Wegen Marsalek: Ex-Wirecard-Chef Braun bleibt noch ein Jahr in Haft

Finance Committee hearing on Wirecard scandal
Die Münchner Justiz will eine weitere Flucht im Wirecard-Skandal verhindern, der Österreicher bleibt somit weiter in U-Haft.

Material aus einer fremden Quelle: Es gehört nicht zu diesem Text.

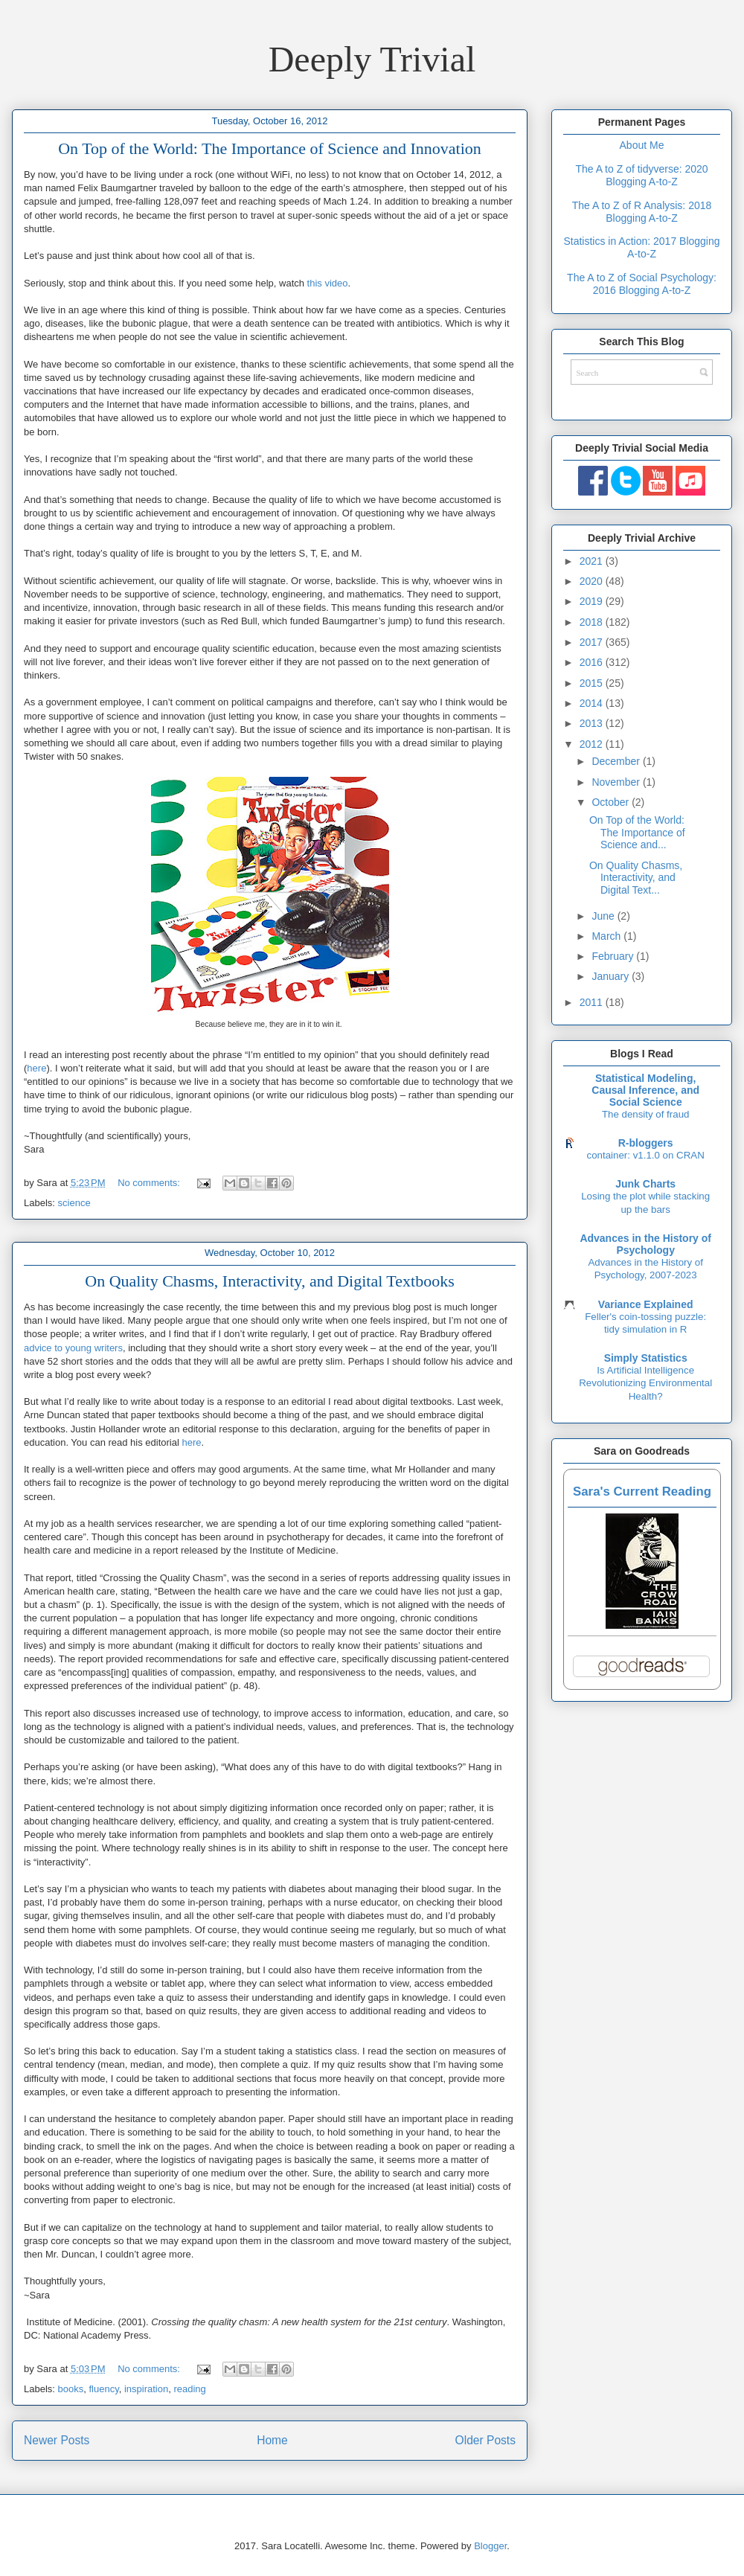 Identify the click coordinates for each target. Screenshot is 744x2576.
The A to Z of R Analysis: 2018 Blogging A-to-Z (642, 211)
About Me (642, 145)
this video (327, 283)
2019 (593, 601)
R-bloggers (645, 1143)
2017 (593, 642)
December (616, 761)
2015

Seit mehr als einem Jahr sitzt Markus Braun nun schon hinter Gittern. Am 22. Juli 2020 wurde der 52-jährige Österreicher festgenommen, seither sitzt er in der Justizvollzugsanstalt Augsburg-Gablingen in Untersuchungshaft. Ein Ende ist dabei noch lange nicht in Sicht, im Gegenteil: Braun wird wohl noch mindestens ein weiteres Jahr im Gefängnis verbringen müssen, ehe es zu einem Prozess kommen wird.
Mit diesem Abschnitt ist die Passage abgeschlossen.